Each entry is to be retyped without alteration, and no picture is to be included.

Top of Entries shown

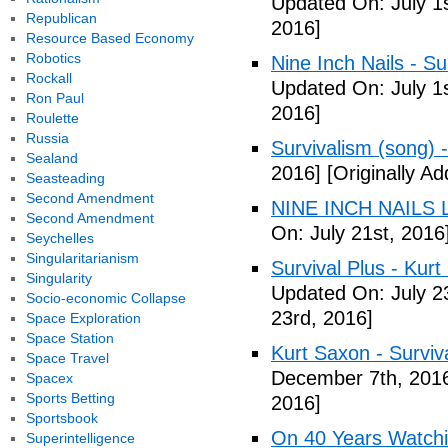
Updated On: July 1s
Republican
2016]
Resource Based Economy
Robotics
Nine Inch Nails - Su
Rockall
Updated On: July 1s
Ron Paul
2016]
Roulette
Russia
Survivalism (song) 
Sealand
2016]
[Originally Ad
Seasteading
Second Amendment
NINE INCH NAILS L
Second Amendment
On: July 21st, 2016
Seychelles
Singularitarianism
Survival Plus - Kurt
Singularity
Updated On: July 2
Socio-economic Collapse
23rd, 2016]
Space Exploration
Space Station
Kurt Saxon - Surviva
Space Travel
December 7th, 201
Spacex
Sports Betting
2016]
Sportsbook
On 40 Years Watchin
Superintelligence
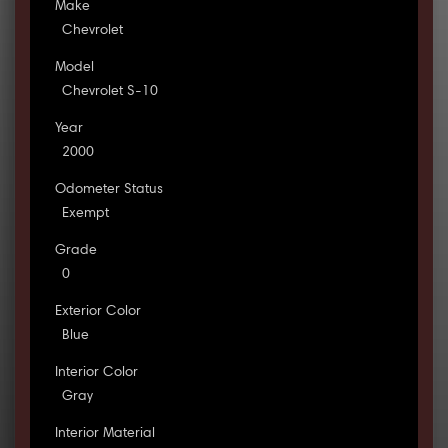
Make
Chevrolet
Model
Chevrolet S-10
Year
2000
Odometer Status
Exempt
Grade
0
Exterior Color
Blue
Interior Color
Gray
Interior Material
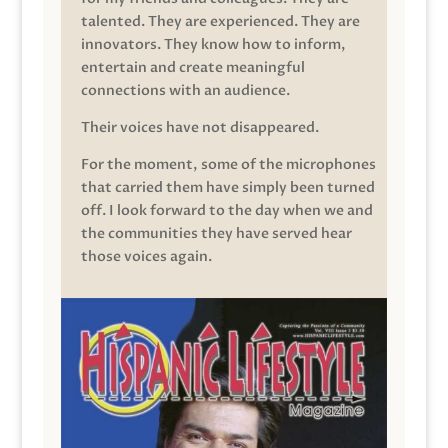
talented. They are experienced. They are
innovators. They know how to inform,
entertain and create meaningful
connections with an audience.
Their voices have not disappeared.
For the moment, some of the microphones
that carried them have simply been turned
off. I look forward to the day when we and
the communities they have served hear
those voices again.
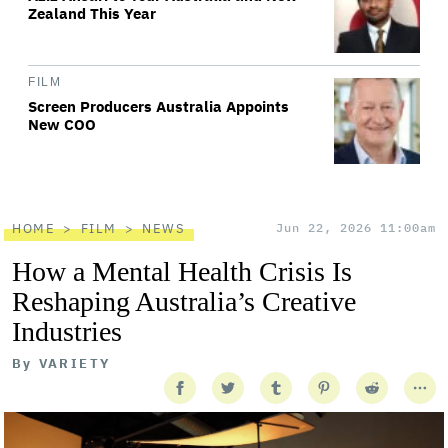
Zealand This Year
FILM
Screen Producers Australia Appoints
New COO
HOME
FILM
NEWS
Jun 22, 2026 11:00am
How a Mental Health Crisis Is
Reshaping Australia’s Creative
Industries
By
VARIETY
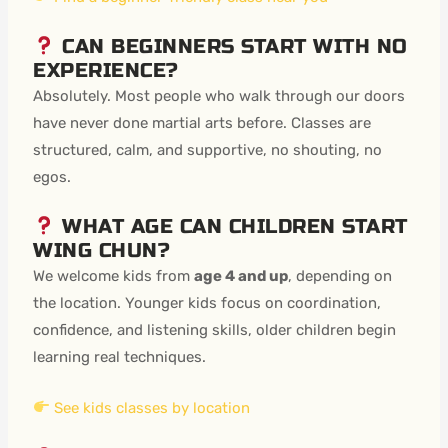
CAN BEGINNERS START WITH NO
EXPERIENCE?
Absolutely. Most people who walk through our doors
have never done martial arts before. Classes are
structured, calm, and supportive, no shouting, no
egos.
WHAT AGE CAN CHILDREN START
WING CHUN?
We welcome kids from
age 4 and up
, depending on
the location. Younger kids focus on coordination,
confidence, and listening skills, older children begin
learning real techniques.
See kids classes by location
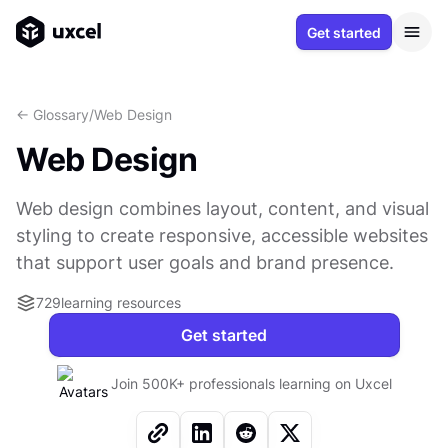
Get started
<- Glossary
/
Web Design
Web Design
Web design combines layout, content, and visual
styling to create responsive, accessible websites
that support user goals and brand presence.
729
learning resources
Get started
Join 500K+ professionals learning on Uxcel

Bottom of Entries shown

- **Response area**
Updated On: July 1s
Republican
2016]
Resource Based Economy
Robotics
Nine Inch Nails - Su
Rockall
Updated On: July 1s
Ron Paul
2016]
Roulette
Russia
Survivalism (song) 
Sealand
2016]
[Originally Ad
Seasteading
Second Amendment
NINE INCH NAILS L
Second Amendment
On: July 21st, 2016
Seychelles
Singularitarianism
Survival Plus - Kurt
Singularity
Updated On: July 2
Socio-economic Collapse
23rd, 2016]
Space Exploration
Space Station
Kurt Saxon - Surviva
Space Travel
December 7th, 201
Spacex
Sports Betting
2016]
Sportsbook
On 40 Years Watchin
Superintelligence
Make
Chevrolet
Model
Chevrolet S-10
Year
2000
Odometer Status
Exempt
Grade
0
Exterior Color
Blue
Interior Color
Gray
Interior Material
talented. They are experienced. They are
innovators. They know how to inform,
entertain and create meaningful
connections with an audience.
Their voices have not disappeared.
For the moment, some of the microphones
that carried them have simply been turned
off. I look forward to the day when we and
the communities they have served hear
those voices again.
Zealand This Year
FILM
Screen Producers Australia Appoints
New COO
HOME
FILM
NEWS
Jun 22, 2026 11:00am
How a Mental Health Crisis Is
Reshaping Australia’s Creative
Industries
By
VARIETY
CAN BEGINNERS START WITH NO
EXPERIENCE?
Absolutely. Most people who walk through our doors
have never done martial arts before. Classes are
structured, calm, and supportive, no shouting, no
egos.
WHAT AGE CAN CHILDREN START
WING CHUN?
We welcome kids from
age 4 and up
, depending on
the location. Younger kids focus on coordination,
confidence, and listening skills, older children begin
learning real techniques.
See kids classes by location
Get started
<- Glossary
/
Web Design
Web Design
Web design combines layout, content, and visual
styling to create responsive, accessible websites
that support user goals and brand presence.
729
learning resources
Get started
Join 500K+ professionals learning on Uxcel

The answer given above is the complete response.